# UNCLASSIFIED

Transcribed from FOIA Doc ID: 6689695

https://archive.org/details/comp3321

# (U) Regular Expressions (Regex) 

## (U) Now You’ve Got Two Problems... 

> Some people, when confronted with a problem, think "I know, I'll use regular expressions." Now they have two 
problems. 
- Jamie Zawinski, 1997 

(U) A regular expression is a tool for finding and capturing patterns in text strings. It is very powerful and can be very complicated; the second problem referred to in the quote is a commentary on how regular expressions are essentially a separate programming language. As a rule of thumb, use the in operator or string methods like `find` or `startswith` if they are suitable for the task. When things get more complicated, use regular expressions, but try to use them sparingly, like a seasoning. At times it may be tempting to write one giant, powerful, super regular expression, but that is probably not the best thing to do. 

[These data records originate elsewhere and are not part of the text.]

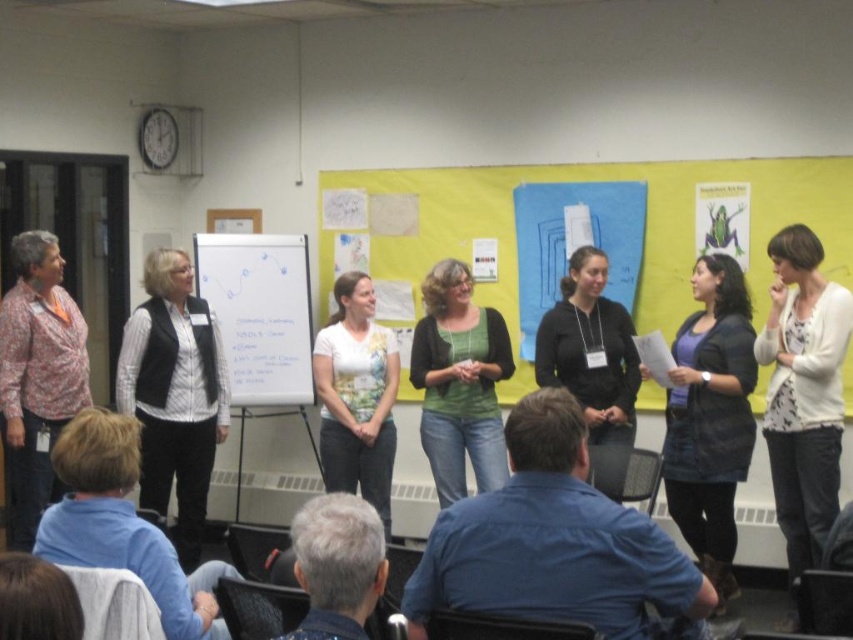 Question: Is black matte vest at center positioned in front of white matte shirt at center?

Choices:
 (A) yes
 (B) no

Answer: (A)

Question: Which point appears closest to the camera in this image?

Choices:
 (A) [x=730, y=536]
 (B) [x=44, y=269]

Answer: (A)

Question: Among these points, which one is farthest from the camera?

Choices:
 (A) (456, 296)
 (B) (747, 371)
 (C) (769, 356)
 (D) (33, 241)

Answer: (A)

Question: Which point appears farthest from the camera in this image?

Choices:
 (A) (344, 369)
 (B) (590, 476)
 (C) (39, 324)
 (D) (225, 296)

Answer: (D)

Question: Does denim skirt at center have a lesser width compared to black matte vest at center?

Choices:
 (A) no
 (B) yes

Answer: (A)

Question: Is white textured cardigan at center thinner than whiteboard at center?

Choices:
 (A) yes
 (B) no

Answer: (A) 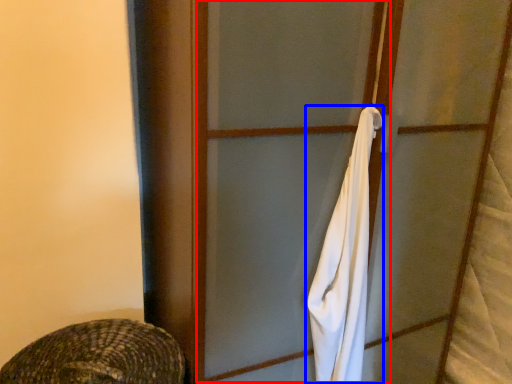 Question: Which object appears farthest to the camera in this image, screen door (highlighted by a red box) or towel/napkin (highlighted by a blue box)?

Choices:
 (A) screen door
 (B) towel/napkin

Answer: (B) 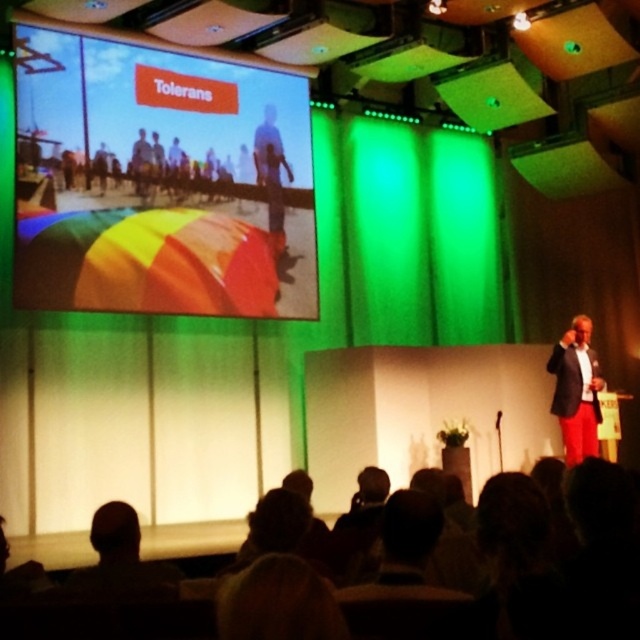 You are an event planner assessing the stage setup. The rainbow fabric umbrella at upper left and the matte black suit at right are both part of the presentation. Which object occupies more visual space in the scene?

The rainbow fabric umbrella at upper left has a larger size compared to the matte black suit at right, so it occupies more visual space in the scene.

You are an attendee at the presentation. You need to locate the speaker who is wearing a matte black suit at right. Which direction should you look relative to the rainbow fabric umbrella at upper left?

The rainbow fabric umbrella at upper left is to the left of the matte black suit at right, so you should look to the right from the rainbow fabric umbrella at upper left to find the speaker wearing the matte black suit at right. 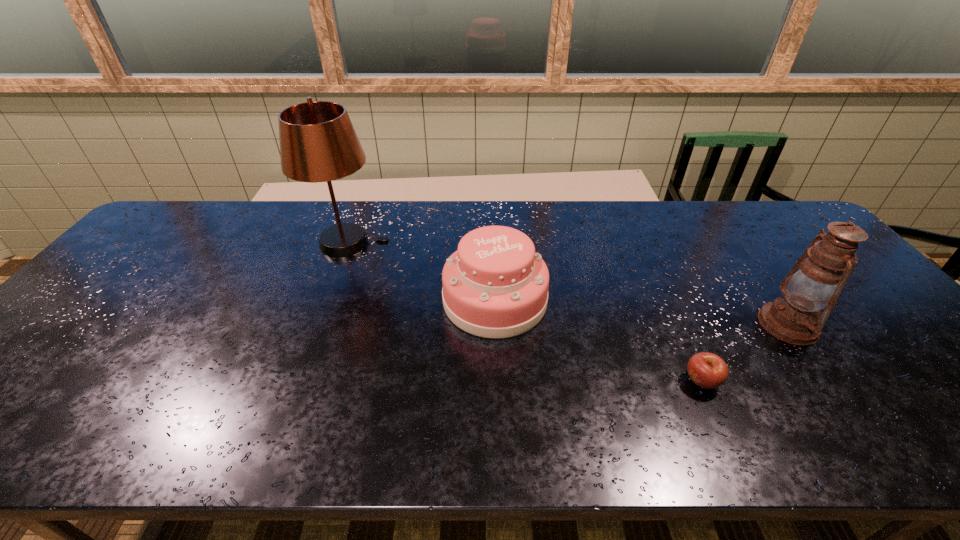 Image resolution: width=960 pixels, height=540 pixels. Find the location of `empty location between the rightmost object and the lampshade`. empty location between the rightmost object and the lampshade is located at coordinates (568, 284).

Find the location of a particular element. The image size is (960, 540). unoccupied area between the apple and the second tallest object is located at coordinates (745, 353).

Identify the location of vacant space that is in between the third shortest object and the leftmost object. (568, 284).

I want to click on vacant area between the lampshade and the oil lamp, so click(x=568, y=284).

Locate an element on the screen. The width and height of the screenshot is (960, 540). vacant area that lies between the third object from right to left and the second tallest object is located at coordinates (641, 312).

Identify which object is the third closest to the oil lamp. Please provide its 2D coordinates. Your answer should be formatted as a tuple, i.e. [(x, y)], where the tuple contains the x and y coordinates of a point satisfying the conditions above.

[(318, 143)]

This screenshot has height=540, width=960. I want to click on object that is the third closest one to the nearest object, so click(318, 143).

This screenshot has width=960, height=540. In order to click on vacant space that satisfies the following two spatial constraints: 1. on the front-facing side of the third object from right to left; 2. on the right side of the lampshade in this screenshot , I will do `click(326, 300)`.

Where is `vacant space that satisfies the following two spatial constraints: 1. on the front-facing side of the leftmost object; 2. on the right side of the birthday cake`? The height and width of the screenshot is (540, 960). vacant space that satisfies the following two spatial constraints: 1. on the front-facing side of the leftmost object; 2. on the right side of the birthday cake is located at coordinates (326, 300).

Image resolution: width=960 pixels, height=540 pixels. I want to click on vacant space that satisfies the following two spatial constraints: 1. on the back side of the oil lamp; 2. on the front-facing side of the lampshade, so click(x=730, y=243). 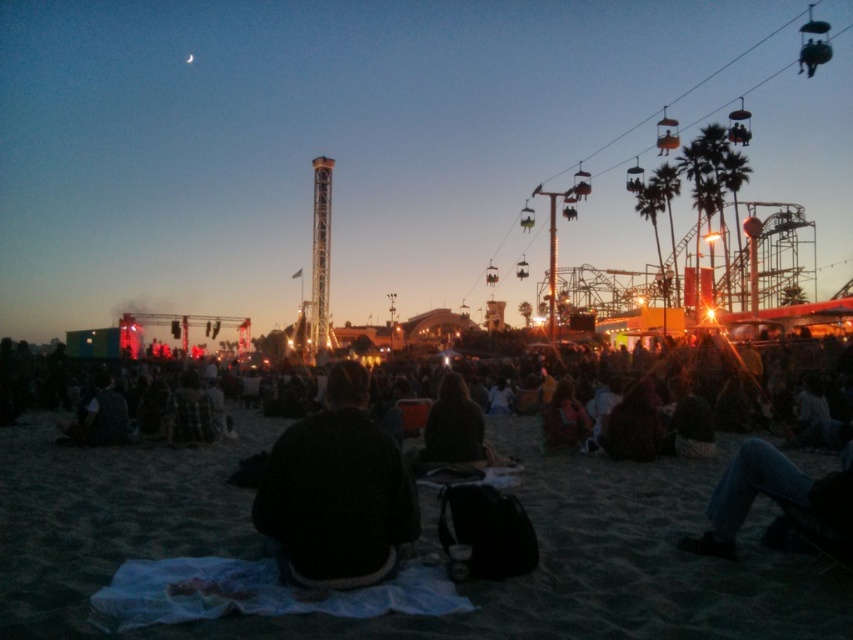 Who is taller, black sweater at center or dark brown sweater at center?

Standing taller between the two is black sweater at center.

Is point (393, 552) positioned before point (440, 385)?

Yes, it is.

Find the location of a particular element. black sweater at center is located at coordinates (335, 492). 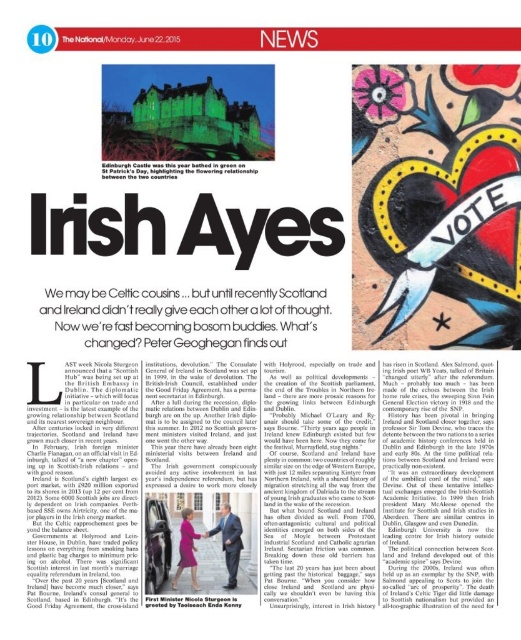 Does smooth leather shoes at lower center appear on the left side of matte purple dress at center?

No, smooth leather shoes at lower center is not to the left of matte purple dress at center.

Which is behind, point (220, 520) or point (202, 536)?

Positioned behind is point (220, 520).

Which is in front, point (232, 564) or point (190, 513)?

Point (232, 564)

What are the coordinates of `smooth leather shoes at lower center` in the screenshot? It's located at (229, 541).

Between point (440, 301) and point (230, 525), which one is positioned in front?

Point (440, 301)

Where is `vivid acrylic heart at center`? Image resolution: width=521 pixels, height=640 pixels. vivid acrylic heart at center is located at coordinates (437, 204).

Does vivid acrylic heart at center have a lesser height compared to matte purple dress at center?

No.

Which is above, vivid acrylic heart at center or matte purple dress at center?

vivid acrylic heart at center

Who is more forward, [452,236] or [193,564]?

Point [193,564] is more forward.

Image resolution: width=521 pixels, height=640 pixels. I want to click on vivid acrylic heart at center, so 437,204. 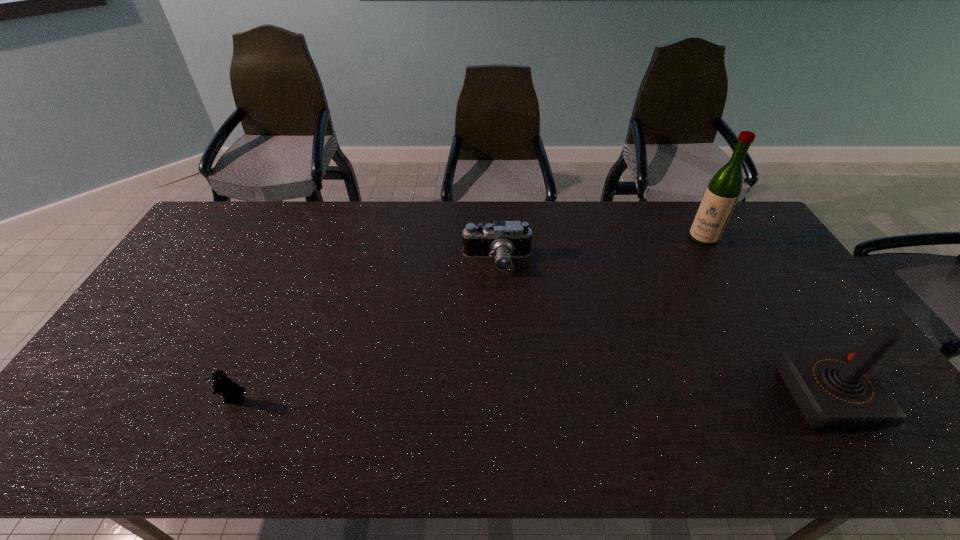 Image resolution: width=960 pixels, height=540 pixels. Identify the location of unoccupied position between the liquor and the Lego. (468, 319).

Where is `vacant region between the tallest object and the Lego`? This screenshot has width=960, height=540. vacant region between the tallest object and the Lego is located at coordinates (468, 319).

Find the location of `unoccupied area between the joystick and the second farthest object`. unoccupied area between the joystick and the second farthest object is located at coordinates (662, 330).

Identify the location of vacant space that's between the liquor and the third nearest object. The width and height of the screenshot is (960, 540). (600, 250).

You are a GUI agent. You are given a task and a screenshot of the screen. Output one action in this format:
    pyautogui.click(x=<x>, y=<y>)
    Task: Click on the object that is the second closest to the Lego
    
    Given the screenshot: What is the action you would take?
    pyautogui.click(x=835, y=390)

Find the location of a particular element. This screenshot has height=540, width=960. object that is the closest one to the third shortest object is located at coordinates (723, 191).

I want to click on free spot that satisfies the following two spatial constraints: 1. on the front side of the joystick; 2. on the rectangular base of the third object from right to left, so click(503, 398). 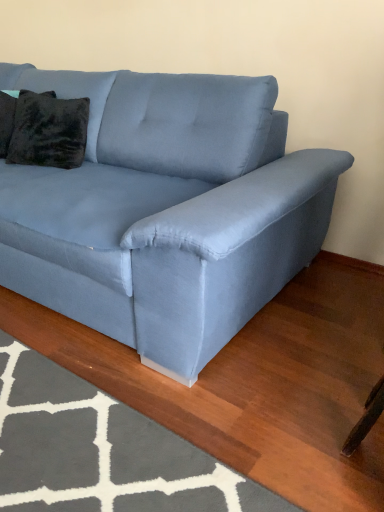 Question: From a real-world perspective, is light blue fabric couch at center physically located above or below velvety black pillow at upper left, placed as the 1th pillow when sorted from left to right?

Choices:
 (A) above
 (B) below

Answer: (B)

Question: From the image's perspective, relative to velvety black pillow at upper left, placed as the 1th pillow when sorted from left to right, is light blue fabric couch at center above or below?

Choices:
 (A) above
 (B) below

Answer: (B)

Question: Which object is positioned closest to the gray textured rug at lower left?

Choices:
 (A) velvety black pillow at upper left, placed as the 1th pillow when sorted from left to right
 (B) velvet dark brown pillow at upper left, which is counted as the 2th pillow, starting from the left
 (C) light blue fabric couch at center

Answer: (C)

Question: Based on their relative distances, which object is nearer to the gray textured rug at lower left?

Choices:
 (A) velvet dark brown pillow at upper left, the 1th pillow when ordered from right to left
 (B) velvety black pillow at upper left, which is the second pillow from right to left
 (C) light blue fabric couch at center

Answer: (C) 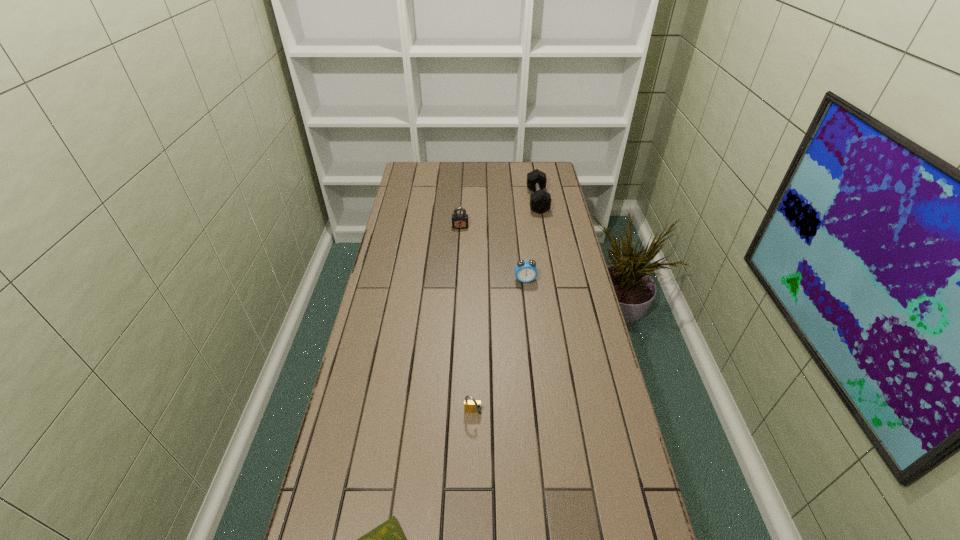 At what (x,y) coordinates should I click in order to perform the action: click on vacant space situated 0.110m on the face of the second object from right to left. Please return your answer as a coordinate pair (x, y). The height and width of the screenshot is (540, 960). Looking at the image, I should click on (528, 305).

You are a GUI agent. You are given a task and a screenshot of the screen. Output one action in this format:
    pyautogui.click(x=<x>, y=<y>)
    Task: Click on the vacant point located 0.260m on the side with the combination dials of the second nearest object
    The width and height of the screenshot is (960, 540).
    Given the screenshot: What is the action you would take?
    pyautogui.click(x=471, y=522)

At what (x,y) coordinates should I click in order to perform the action: click on object located at the right edge. Please return your answer as a coordinate pair (x, y). The height and width of the screenshot is (540, 960). Looking at the image, I should click on (540, 201).

You are a GUI agent. You are given a task and a screenshot of the screen. Output one action in this format:
    pyautogui.click(x=<x>, y=<y>)
    Task: Click on the vacant area at the left edge of the desktop
    
    Given the screenshot: What is the action you would take?
    pyautogui.click(x=362, y=346)

I want to click on free space at the right edge of the desktop, so click(577, 268).

This screenshot has width=960, height=540. In the image, there is a desktop. Identify the location of vacant space at the far left corner. (431, 176).

The height and width of the screenshot is (540, 960). In order to click on vacant space at the far right corner of the desktop in this screenshot , I will do `click(548, 180)`.

Image resolution: width=960 pixels, height=540 pixels. I want to click on free space between the nearer padlock and the left padlock, so click(467, 320).

You are a GUI agent. You are given a task and a screenshot of the screen. Output one action in this format:
    pyautogui.click(x=<x>, y=<y>)
    Task: Click on the vacant region between the taller padlock and the third nearest object
    The height and width of the screenshot is (540, 960).
    Given the screenshot: What is the action you would take?
    pyautogui.click(x=492, y=253)

Find the location of a particular element. vacant space that's between the taller padlock and the dumbbell is located at coordinates (499, 213). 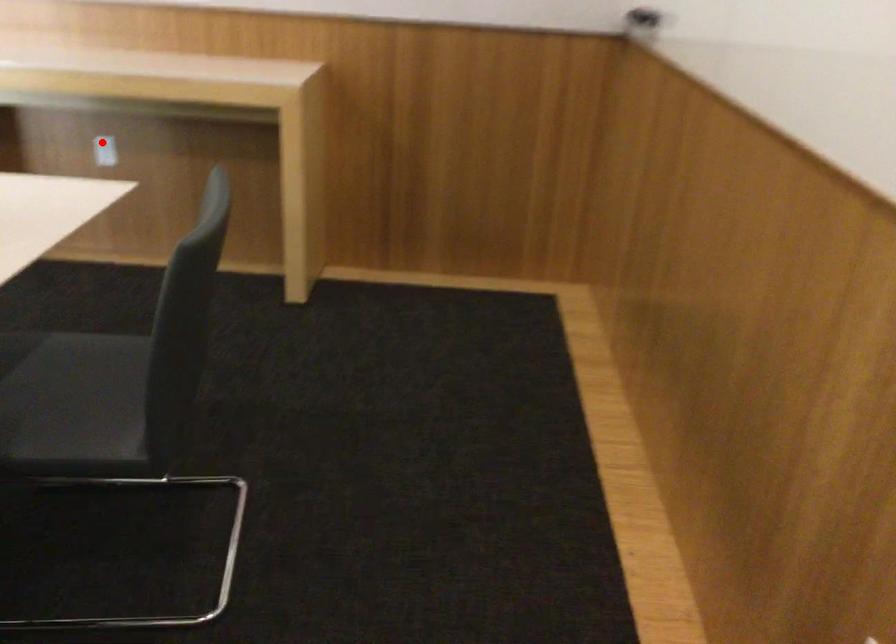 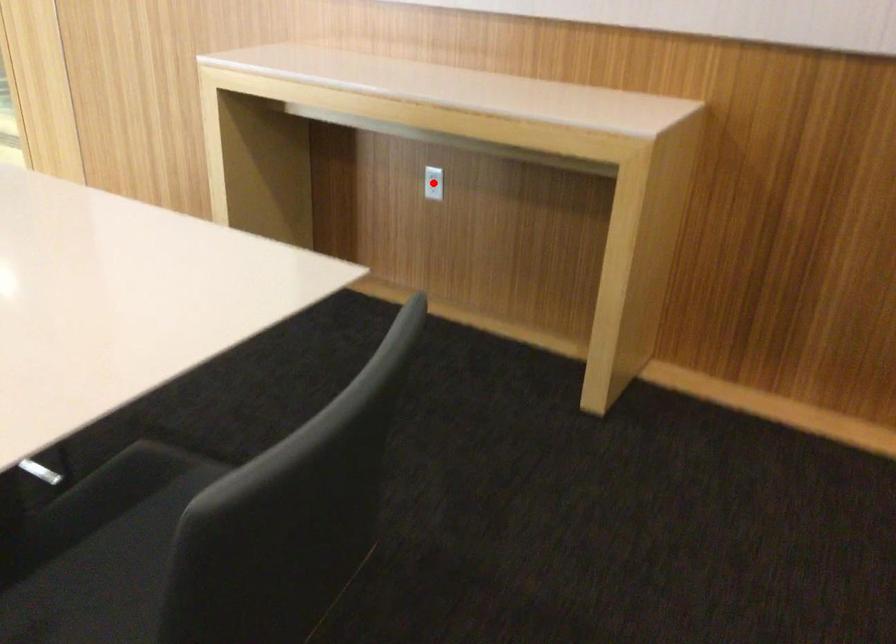 I am providing you with two images of the same scene from different viewpoints. A red point is marked on the first image and another point is marked on the second image. Do the highlighted points in image1 and image2 indicate the same real-world spot?

Yes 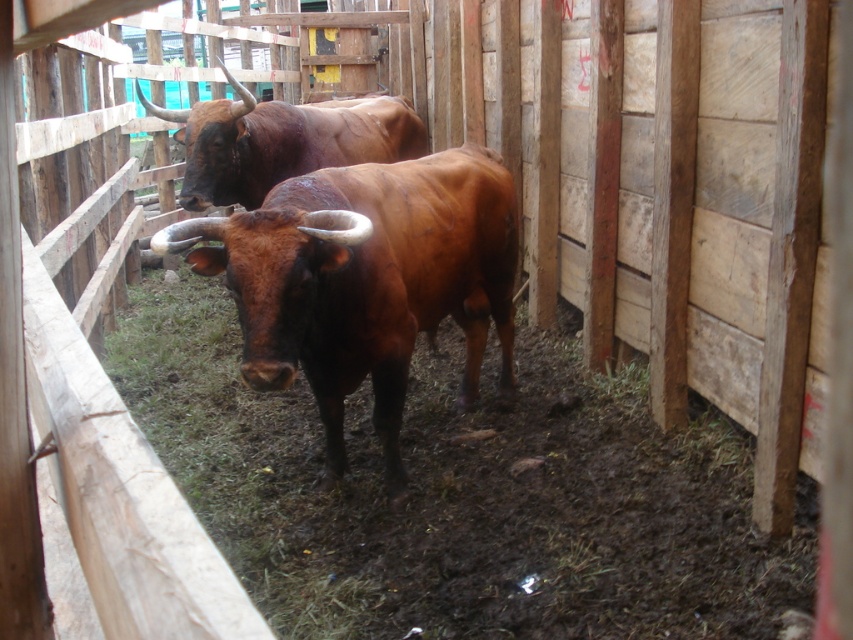 Question: Which of the following is the farthest from the observer?

Choices:
 (A) (403, 108)
 (B) (405, 264)

Answer: (A)

Question: Which point appears farthest from the camera in this image?

Choices:
 (A) (354, 134)
 (B) (399, 234)

Answer: (A)

Question: Is brown glossy bull at center smaller than brown glossy bull at upper center?

Choices:
 (A) yes
 (B) no

Answer: (A)

Question: Can you confirm if brown glossy bull at center is wider than brown glossy bull at upper center?

Choices:
 (A) no
 (B) yes

Answer: (A)

Question: Which object appears farthest from the camera in this image?

Choices:
 (A) brown glossy bull at upper center
 (B) brown glossy bull at center

Answer: (A)

Question: Does brown glossy bull at center have a lesser width compared to brown glossy bull at upper center?

Choices:
 (A) yes
 (B) no

Answer: (A) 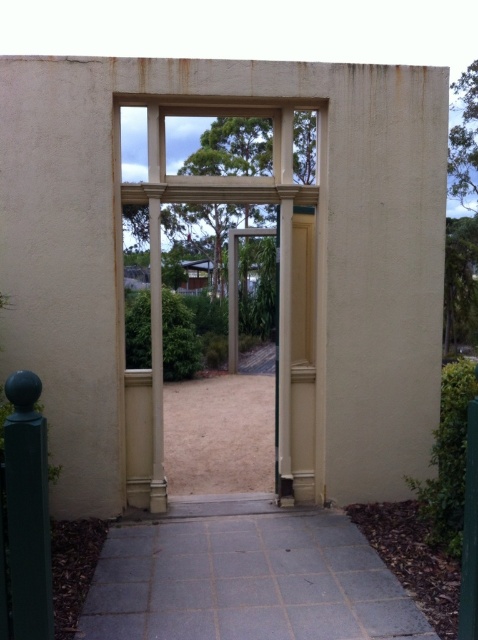 You are a painter who needs to decide which object to paint first. The beige stone door at center and the dark green polished post at left are both in your current view. Based on their sizes, which one should you tackle first?

The beige stone door at center has a greater height compared to the dark green polished post at left, so you should paint the beige stone door at center first because it is taller and may require more time and effort.

You are a delivery person trying to enter the beige stone door at center. There is a dark green polished post at left blocking your path. Can you walk around it to reach the door?

The beige stone door at center is larger in size than dark green polished post at left, so the post is smaller. Since the post is smaller, you can walk around it to reach the beige stone door at center.

Consider the image. You are a delivery person approaching the entrance of the building. You need to place a heavy box on the gray concrete path at center and the dark green polished post at left. Which surface can support the weight of the box better?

(U) The power of regular expressions is found in the special characters. Some, like `^` and `$`, are roughly equivalent to string methods `startswith` and `endswith`, while others are more flexible, especially `.` and `*`, which allow flexible matching. 

## (U) Getting Stuff Done without Regex 

In [None]:
"mike" in "so many mikes!"

In [None]:
"mike".startswith("mi")

In [None]:
"mike".endswith("ke")

In [None]:
"mike".find("k")

In [None]:
"mike".isalpha()

In [None]:
"mike".isdigit()

In [None]:
"mike".replace("k", "c")

## (U) Regular expressions in Python 

There are only a few common methods for using the **re** module, but they don't always do what you would first expect. Some functionality is exposed through _flags_, which are actually constants (i.e. `int` defined for the **re** module), which means that they can be combined by addition.

In [None]:
import re

In [None]:
re.match("c", "abcdef")

In [None]:
re.match("a", "abcdef")

In [None]:
re.search("c", "abcdef")

In [None]:
re.search("C", "abcdef") 

In [None]:
re.search("C", "abcdef", re.I) # re.IGNORECASE

In [None]:
re.search("^c", "ab\ncdef")

In [None]:
re.search("^c", "ab\ncdef", re.M) # re.MULTILINE

In [None]:
re.search("^C", "ab\ncdef", re.M + re.I)

(U) In both `match` and `search`, the _regular expression_ precedes the string to search. The difference between the two functions is that `match` works only at the beginning of the string, while `search` examines the whole string.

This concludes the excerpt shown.